- Born: October 15, 1963 Allentown, Pennsylvania, U.S.
- Died: September 4, 2024 (aged 60)
- Education: Muhlenberg College
- Known for: Costume designer

= Michael McDonald (costume designer) =

American costume designer (1963–2024)

Michael McDonald (October 15, 1963 – September 4, 2024) was an American costume designer who was nominated for both a Tony Award and a Drama Desk Award in 2009 for his work on the Broadway revival of the musical Hair.

==Early life and education==
McDonald was born in Allentown, Pennsylvania, on October 15, 1963. He was a 1981 graduate of William Allen High School.

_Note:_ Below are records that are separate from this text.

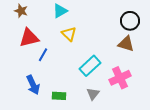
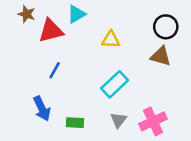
yellow triangle: (69, 34) -> (111, 40), moved, turned -42
red triangle: (29, 38) -> (51, 31), moved
pink cross: (120, 78) -> (153, 121), moved

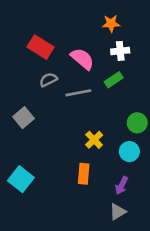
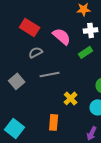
gray line: (78, 93) -> (50, 74), moved
orange rectangle: (84, 174) -> (54, 122), moved

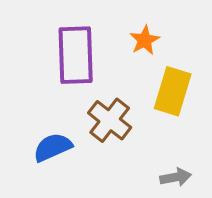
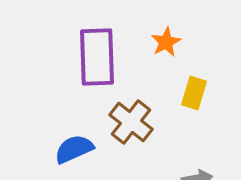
yellow rectangle: (173, 91) -> (194, 93), size x0.7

He attended Muhlenberg College in Allentown, where he took his first costume design course and subsequently worked on several of Muhlenberg's theatrical productions.

==Career==
In 1984, McDonald became involved in theatre at the Civic Theatre of Allentown.

In the early 1990s, he relocated to New York City, where he worked on productions including The Ride Down Mt. Morgan (Broadway, 2000), The Goat, or Who is Sylvia? (Broadway, 2002), and Take Me Out (Broadway, 2003). In 2009, his work on the Broadway revival of Hair earned him nominations for both the Tony Award for Best Costume Design and the Drama Desk Award for Outstanding Costume Design.

==Death==
McDonald died after a brief illness on September 4, 2024, at the age of 61.